Cependant, malgré les difficultés d'un conflit dont la résolution semble de plus en plus lointaine, le soutien de la population locale à l'AA, qui a été déclarée « organisation terroriste » par le gouvernement le 23 mars, n'a pas diminué. 

« Tout indique que l'AA est largement populaire parmi les communautés (ethniques) Rakáin, et le soutien semble avoir augmenté, car les Rakáin ont été politiquement marginalisés alors que les combats et les violations des droits de l'homme qui y sont liées ont augmenté », a déclaré M. Horsey. 

L'AA, qui compte environ 6 000 membres, a été créée en 2009 par un groupe d'étudiants de l'ethnie Rakáin, à prédominance bouddhiste et majoritaire en Arakán, pour lutter pour l'autonomie de l'État, comme tant d'autres groupes armés représentant des minorités ethniques dans le pays, dont beaucoup luttent contre le gouvernement central depuis l'indépendance de la Birmanie en 1948.

L'AA, exclue du processus de paix

Le gouvernement birman, dirigé depuis 2016 par la prix Nobel de la paix Aung San Suu Kyi, est engagé depuis des années dans un processus de paix complexe avec nombre de ces guérillas, mais l'AA en est exclue car elle est considérée comme une organisation terroriste. 

Cependant, selon la diplomate Van den Assum, « il n'y a pas de solution militaire à un conflit dont les racines ont été plantées bien avant l'indépendance et qui couve depuis aussi longtemps que les gens peuvent s'en souvenir ».

« Le peuple Rakai veut une plus grande autonomie.
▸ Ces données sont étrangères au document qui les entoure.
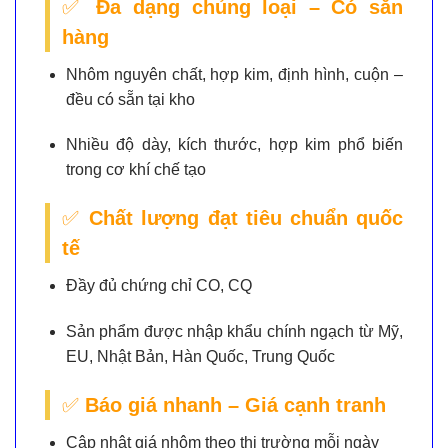
✅
Đa dạng chủng loại – Có sẵn
hàng
Nhôm nguyên chất, hợp kim, định hình, cuộn –
đều có sẵn tại kho
Nhiều độ dày, kích thước, hợp kim phổ biến
trong cơ khí chế tạo
✅
Chất lượng đạt tiêu chuẩn quốc
tế
Đầy đủ chứng chỉ CO, CQ
Sản phẩm được nhập khẩu chính ngạch từ Mỹ,
EU, Nhật Bản, Hàn Quốc, Trung Quốc
✅
Báo giá nhanh – Giá cạnh tranh
Cập nhật giá nhôm theo thị trường mỗi ngày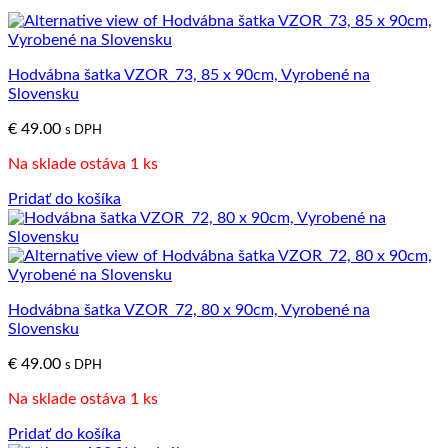
Hodvábna šatka VZOR_73, 85 x 90cm, Vyrobené na
Slovensku
€
49.00
s DPH
Na sklade ostáva 1 ks
Pridať do košíka
Hodvábna šatka VZOR_72, 80 x 90cm, Vyrobené na
Slovensku
€
49.00
s DPH
Na sklade ostáva 1 ks
Pridať do košíka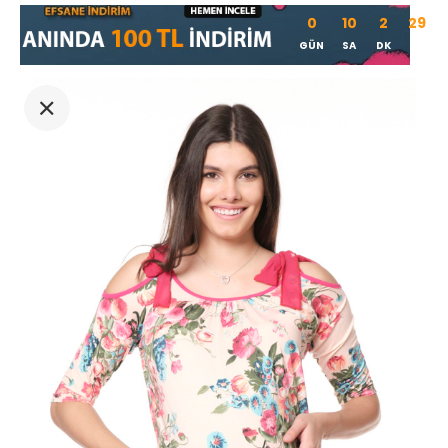
0
10
2
29
GÜN
SA
DK
SN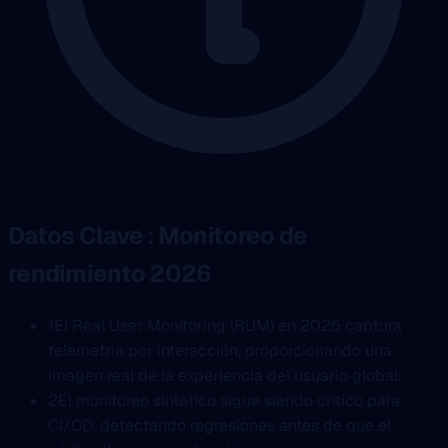
Datos Clave : Monitoreo de
rendimiento 2026
1
El Real User Monitoring (RUM) en 2026 captura
telemetria por interacción, proporcionando una
imagen real de la experiencia del usuario global.
2
El monitoreo sintetico sigue siendo crítico para
CI/CD, detectando regresiones antes de que el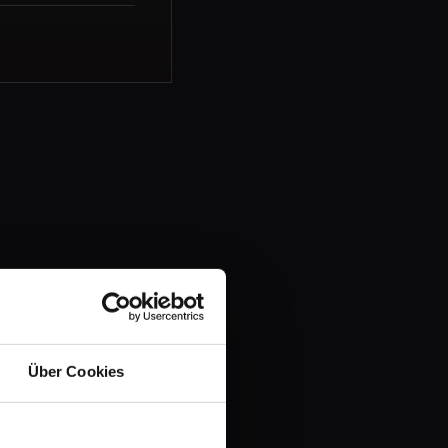
Über Cookies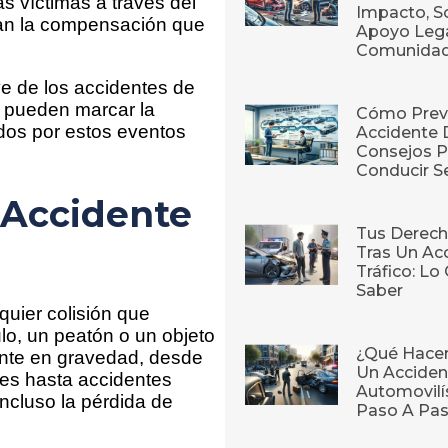
as víctimas a través del
Impacto, S
gan la compensación que
Apoyo Lega
Comunida
ve de los accidentes de
 pueden marcar la
Cómo Prev
ados por estos eventos
Accidente 
Consejos P
Conducir S
 Accidente
Tus Derech
Tras Un Ac
Tráfico: L
Saber
uier colisión que
lo, un peatón o un objeto
¿Qué Hace
mente en gravedad, desde
Un Acciden
es hasta accidentes
Automovilí
ncluso la pérdida de
Paso A Pa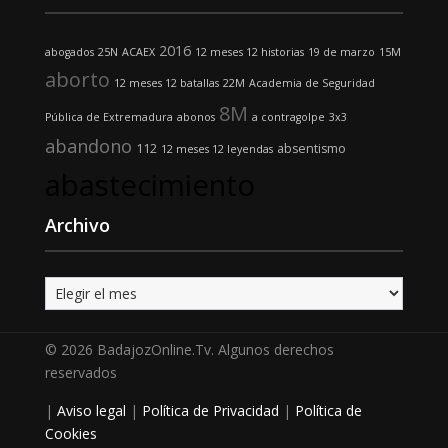
2016
abogados
25N
ACAEX
12 meses 12 historias
19 de marzo
15M
aborto
12 meses 12 batallas
22M
Academia de Seguridad
8M
Pública de Extremadura
abonos
a contragolpe
3x3
abandono
112
absentismo
12 meses 12 leyendas
abastecimiento
Archivo
Archivo
© 2026 BadajozOnline.Tv. Algunos derechos
reservados
|
Aviso legal
|
Política de Privacidad
|
Política de
Cookies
En fin de compte, cela signifie une réforme constitutionnelle et un pouvoir plus autonome dans le cadre du processus de paix plus large. Mais ce processus ne semble pas progresser, donc à court terme, nous devons trouver d'autres moyens de donner aux Rakáin une plus grande voix dans la gestion de leurs domaines », a déclaré M. Horsey.

Un état convulsé

Le conflit avec l'AA n'est pas le seul que l'armée birmane a mené dans l'État d'Arakan ces dernières années ; en 2016, l'Armée du salut d'Arakan (ARSA, par son acronyme en anglais) a également pris les armes pour lutter pour les droits de la minorité musulmane Rohignya, majoritairement, à qui les autorités refusent la citoyenneté et qu'elles qualifient d'« immigrants bengalis ».

Après une vague d'attaques de l'ARSA en août 2017 dans le nord de l'État, les Tatmadaw ont lancé une campagne militaire brutale après laquelle plus de 730 000 personnes, la majorité de la population Rohingya, ont fui vers le Bangladesh voisin, pour lequel l'armée et le gouvernement sont accusés de génocide devant la Cour internationale de justice (CIJ) à La Haye.